Amazon has published a top-fifty list for the year, and, scanning it, I found that I had read eight of them and owned two more. That seems about right. Anything greater than 20% would make me a slave to buzz. Looking a little harder, though, I see that two of the books that I've "read" are pictorial - Getmapping's New York City atlas, and the New Yorker cartoon omnibus. This hasn't been a good year, chez moi, for polishing off books.

I haven't said anything about the great Gilbert Stuart show at the Metropolitan Museum, although I've been to it twice. It's great in three different ways. First, by lining up various portraits of Washington that you might be forgiven for having thought of as copies of a single master, the exhibition breaks the iconic impermeability of these images and makes it possible to see them critically - to judge, for example, the different shades of the first President's character that each embodies. (I may be chauvinist, but there's no doubt in my mind that the Met owns the best of the right-facing three-quarter shots.)  Second, the abundance of first-class pictures puts Stuart squarely in league with Sir Joshua Reynolds; he is certainly no American provincial. Perhaps the most awesome is Stuart's 1823-4 portrait of John Adams. Finally, there is the picture of Bostonian Lydia Smith, who was not quite 25 when Stuart painted her in 1808-10. Lydia isn't the most beautiful girl ever to have her portrait painted, but the bright willing hopefulness of her slightly averted gaze has captured my heart, and the painting itself is terrifically fine. This picture, currently in a private collection, is not on-line, so you'll have to get to know Lydia in person, between now and the middle of January. She is a very good reason to visit New York.

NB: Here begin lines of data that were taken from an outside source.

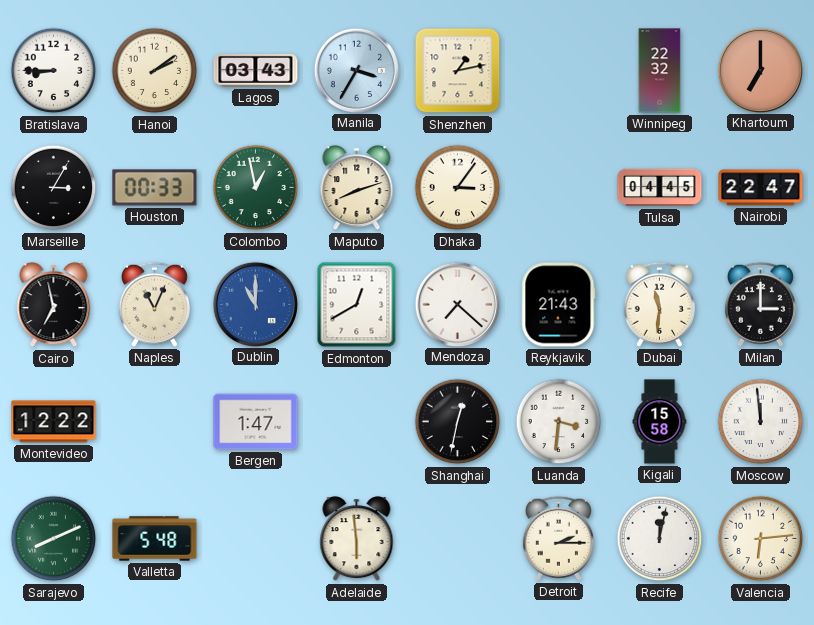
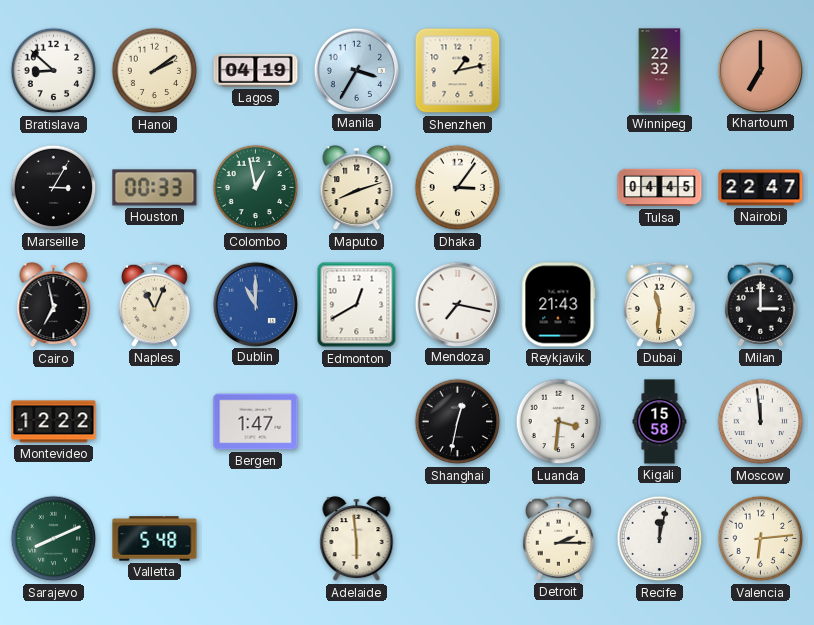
Bratislava: 8:45 -> 8:52
Lagos: 03:43 -> 04:19
Mendoza: 7:22 -> 7:17
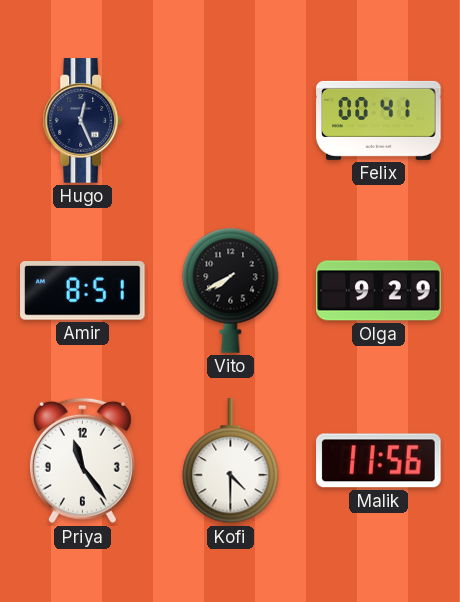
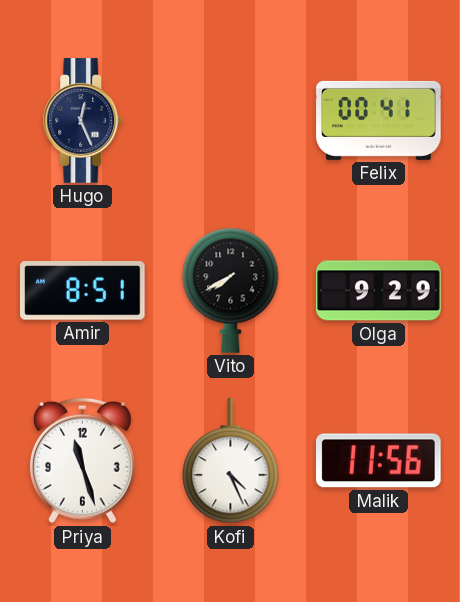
Priya: 11:24 -> 11:27
Kofi: 4:30 -> 4:26
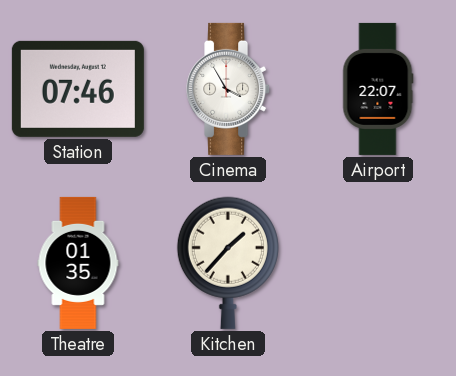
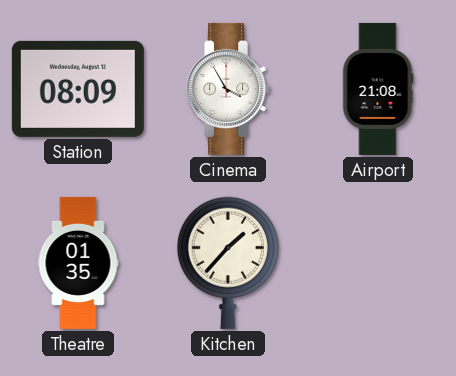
Station: 07:46 -> 08:09
Airport: 22:07 -> 21:08
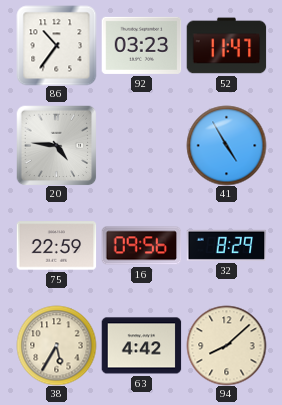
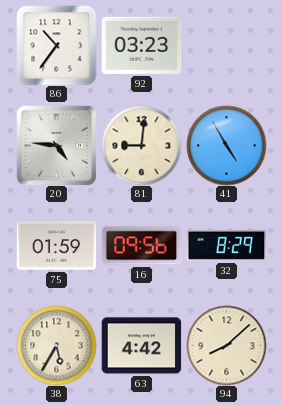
52: 11:47 -> none
81: none -> 9:01
75: 22:59 -> 01:59
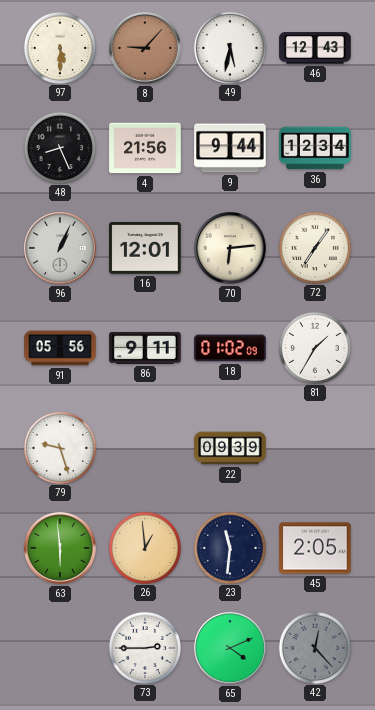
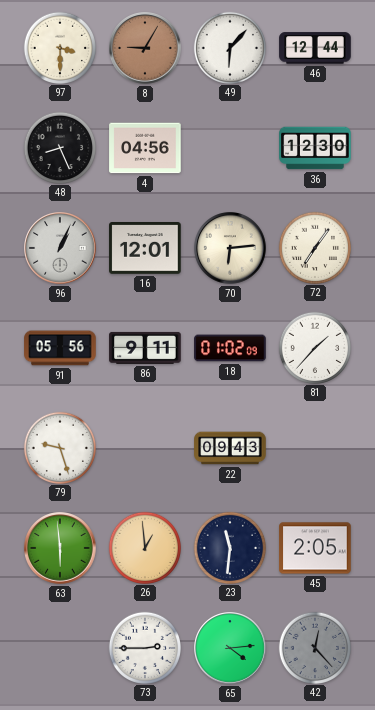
97: 5:30 -> 3:30
8: 9:07 -> 9:05
49: 5:32 -> 6:07
46: 12:43 -> 12:44
4: 21:56 -> 04:56
9: 9:44 -> none
36: 12:34 -> 12:30
81: 1:35 -> 1:37
22: 09:39 -> 09:43
65: 4:11 -> 4:14
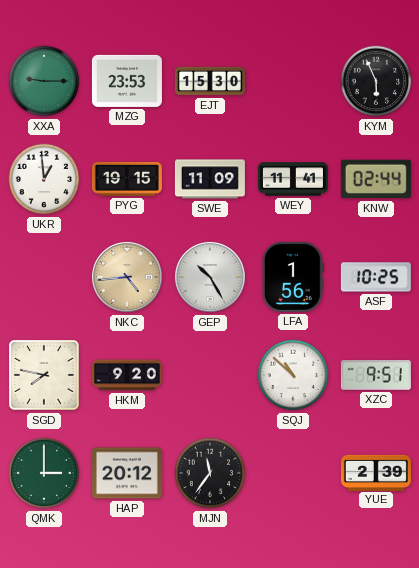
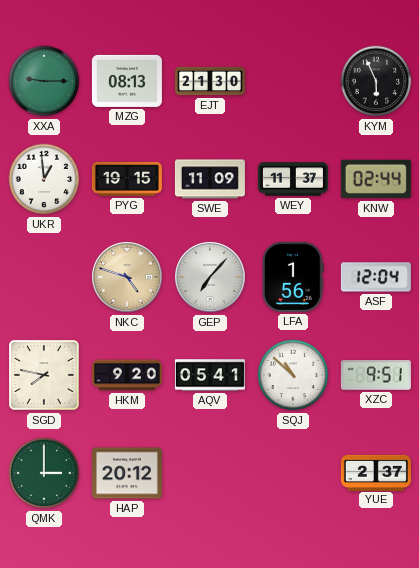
MZG: 23:53 -> 08:13
EJT: 15:30 -> 21:30
WEY: 11:41 -> 11:37
NKC: 4:44 -> 4:48
GEP: 10:25 -> 7:07
ASF: 10:25 -> 12:04
AQV: none -> 05:41
MJN: 11:36 -> none
YUE: 2:39 -> 2:37
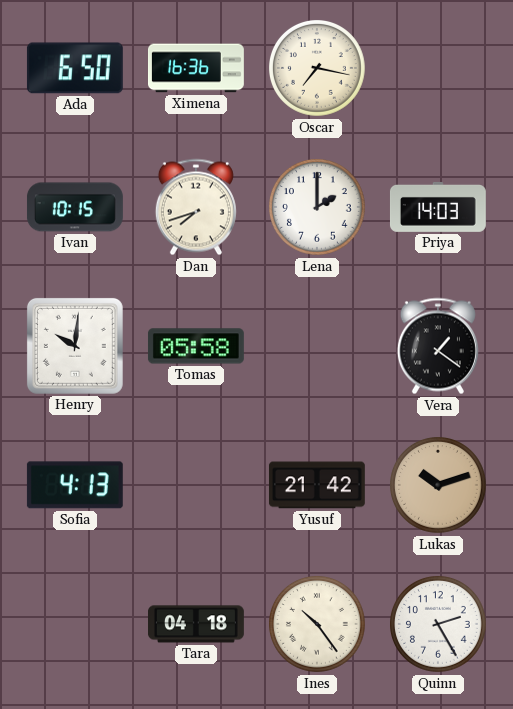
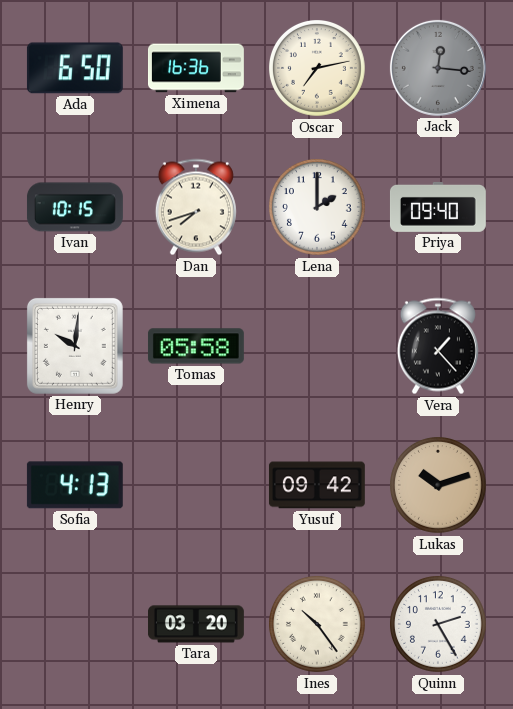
Oscar: 7:17 -> 7:13
Jack: none -> 12:16
Priya: 14:03 -> 09:40
Vera: 1:21 -> 1:23
Yusuf: 21:42 -> 09:42
Tara: 04:18 -> 03:20
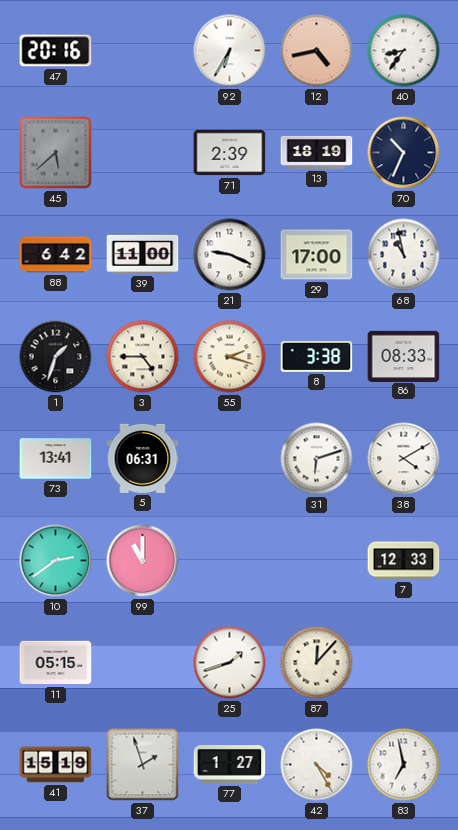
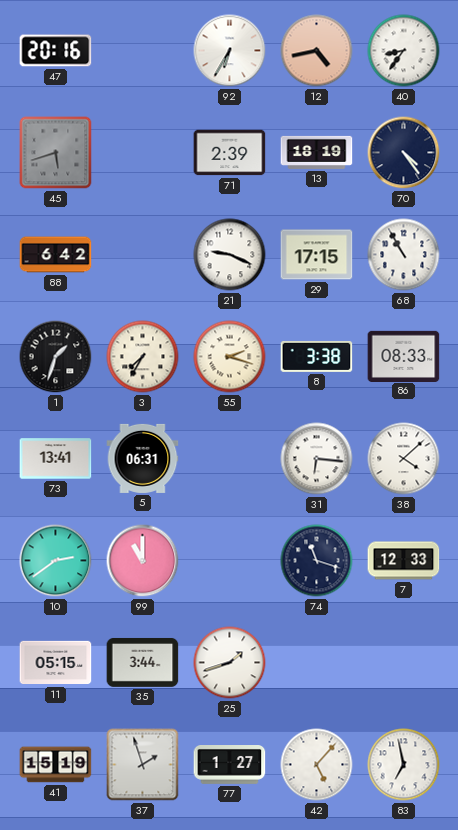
45: 5:38 -> 5:42
70: 10:34 -> 4:24
39: 11:00 -> none
29: 17:00 -> 17:15
68: 10:58 -> 10:55
3: 4:45 -> 7:35
31: 6:12 -> 6:16
38: 4:10 -> 4:08
74: none -> 11:18
35: none -> 3:44
87: 12:07 -> none
42: 4:25 -> 5:07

The funniest thing at the show - also a Met "treasure" - is the portrait of Matilda de Jaudenes, a Philadelphia girl who got snapped up by a money-grubbing and very minor Spanish grandee. She is presented by the museum as an unwilling sitter, but I have always taken her to be quite pleased with her gaudy, goofy outfit. The doodad atop her head may make her the United States's first fashion victim.